Three years later, we finally ran a preliminary version of Alleged Lesbian Activities at the Theatre at St Claude. We sold out a week before the performance. Actors entered the space in couples and trios to buy drinks from the wood-paneled bar, and the audience followed suit. When the hosts, Franki (indee mitchell) and MC Privacy (Hannah Pepper-Cunningham), welcomed the audience to “the longest-standing, longest-dancing, longest-drinking, longest-fucking underground lesbian bunker in the city,” the room erupted. The energy was electric. When the performance ended, people wouldn’t leave. Alleged Lesbian Activities became an argument for how essential these spaces are and how much we need them. Spaces for us.

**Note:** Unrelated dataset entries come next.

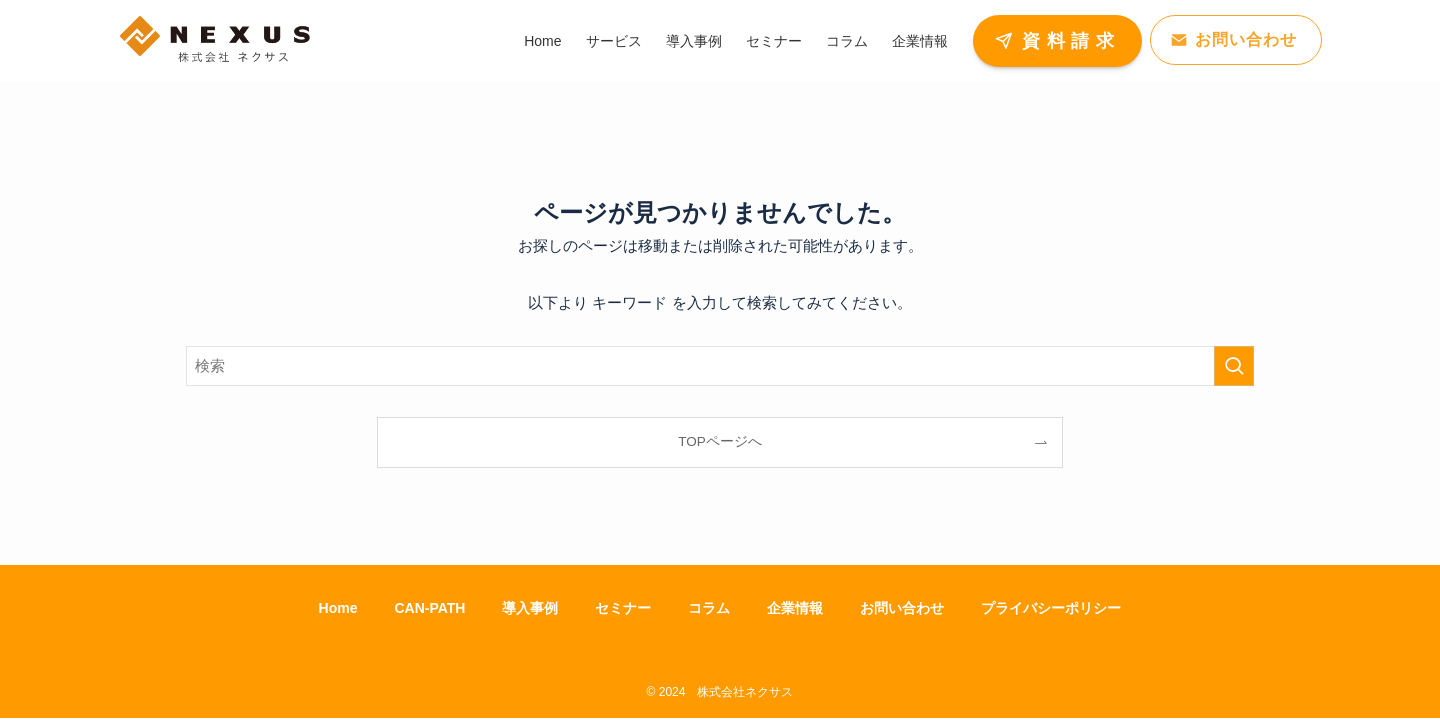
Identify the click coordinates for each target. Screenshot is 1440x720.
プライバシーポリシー (1051, 608)
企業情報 (795, 608)
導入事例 (530, 608)
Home (338, 608)
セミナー (623, 608)
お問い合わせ (902, 608)
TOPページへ (720, 441)
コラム (709, 608)
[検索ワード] (720, 366)
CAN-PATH (429, 608)
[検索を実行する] (1234, 366)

It is hard to describe to people outside the queer community: We have a kind of ecstatic protest. We have gathered and continue to gather in spaces where we can participate in a radical intimacy and joy that many have tried to suppress. It is still not safe for so many queer people in the South. Maybe we don’t need bars, but we do need something. With Alleged Lesbian Activities, we’re calling upon the past in order to push ourselves forward. After decades of dancing our way into a future, one that only we could imagine, we need to reinvigorate the dance floor and begin imagining what an even better world will look like together.

Editor's Note

A preliminary performance of Last Call’s Alleged Lesbian Activities took place January 14 - 16, 2016, at the Theatre at St. Claude. The final version premieres in September 2016.